Dans Bonnes funérailles, amis...Sartana paiera, il incarne Sartana, l'une des figures mythiques du western italien qui donnera lieu à de multiples aventures plus ou moins fidèles au Sartana originel signé Parolini (alias Frank Kramer). Si Sartana ne se distingue guère des personnages incarnés habituellement par Garko (individualisme taiseux, héros ambigu et cynique...), il se caractérise néanmoins par son élégance (il chevauche en costume noir et porte la cravate) et par un certain dandysme qui le pousse à offrir à ses ennemis leurs funérailles ! Ici, il vient lutter contre un affreux banquier et le patron chinois d'une maison de jeux (George Wang) qui se disputent un terrain qui recèlerait une mine d'or. Benson, le propriétaire de ce terrain, a été assassiné et Sartana va aider la nièce de cet homme à veiller sur son bien.
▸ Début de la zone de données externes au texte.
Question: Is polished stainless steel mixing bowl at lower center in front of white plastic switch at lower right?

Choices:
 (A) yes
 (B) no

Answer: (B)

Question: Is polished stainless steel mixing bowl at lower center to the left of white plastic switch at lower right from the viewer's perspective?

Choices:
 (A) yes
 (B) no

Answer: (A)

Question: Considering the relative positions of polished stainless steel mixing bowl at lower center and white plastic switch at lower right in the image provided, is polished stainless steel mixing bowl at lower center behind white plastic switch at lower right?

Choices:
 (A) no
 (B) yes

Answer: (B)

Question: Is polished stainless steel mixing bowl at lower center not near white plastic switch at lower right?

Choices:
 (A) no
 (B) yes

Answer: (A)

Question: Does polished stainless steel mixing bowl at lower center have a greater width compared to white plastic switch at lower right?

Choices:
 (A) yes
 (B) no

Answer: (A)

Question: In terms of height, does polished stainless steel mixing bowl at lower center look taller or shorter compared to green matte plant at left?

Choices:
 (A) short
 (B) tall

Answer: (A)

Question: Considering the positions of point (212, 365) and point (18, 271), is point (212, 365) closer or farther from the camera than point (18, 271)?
Si le film paraît un peu plus brouillon que les deux précédents dont nous avons parlés (Le temps des vautours et Le jour de la haine), il est tout à fait plaisant. Une fois de plus, le western sert de cadre à un tableau assez sombre où les individus ne sont mus que par la cupidité et l'appât du gain. Mais déjà pointe une dimension « parodique » qui sera encore plus flagrante dans Quand les colts fument, on l'appelle cimetière. Pour prendre un exemple assez amusant, Sartana ne se sépare jamais de son jeu de carte dont l'une en particulier possède des rebords en métal. Cette carte lui permettra donc de souffler une chandelle au moment où débutent ses ébats avec la belle héroïne, de couper une corde qui fera tomber un gong sur la tête d'un ennemi ou de faire lire à son principal adversaire une citation de la Bible en indiquant la page exacte à ouvrir dans le Saint Livre ! Il faut voir également le même Sartana narguer un bandit en allumant son cigare...avec un bâton de dynamite ! Tous ces petits détails exagérés et très « cartoonesques » donnent une véritable fantaisie à ce film sans pour autant le faire sombrer dans la pure parodie débile.
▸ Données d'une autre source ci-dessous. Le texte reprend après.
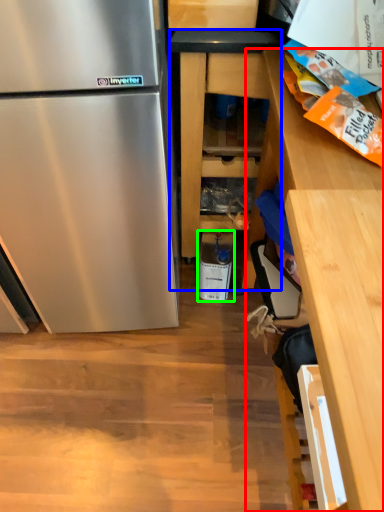 Question: Considering the real-world distances, which object is closest to cabinetry (highlighted by a red box)? cabinetry (highlighted by a blue box) or appliance (highlighted by a green box).

Choices:
 (A) cabinetry
 (B) appliance

Answer: (A)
Le scénario est rocambolesque à souhait et Carnimeo se plaît à multiplier les rebondissements improbables, à peaufiner de vrais méchants de roman-feuilleton (l'infâme banquier et son revolver planqué dans son livre des comptes, le machiavélique patron chinois) et à jouer avec les gadgets variés (cartes, feu d'artifice, revolver sur ressort...).

Si un esprit BD règne sur ce Bonnes funérailles, amis...Sartana paiera (pour ma part, j'ai pensé à la vision fantaisiste de l'Ouest de Lucky Luke), le personnage de Sartana permet néanmoins de conserver un certain « sérieux » et de ne pas rompre le pacte de croyance avec le spectateur qui s'identifiera facilement à cet homme fantomatique (il est toujours dans les pièces lorsqu'on s'y attend le moins), mystérieux et capable de déclencher un feu d'artifice avec un simple jeu de cartes.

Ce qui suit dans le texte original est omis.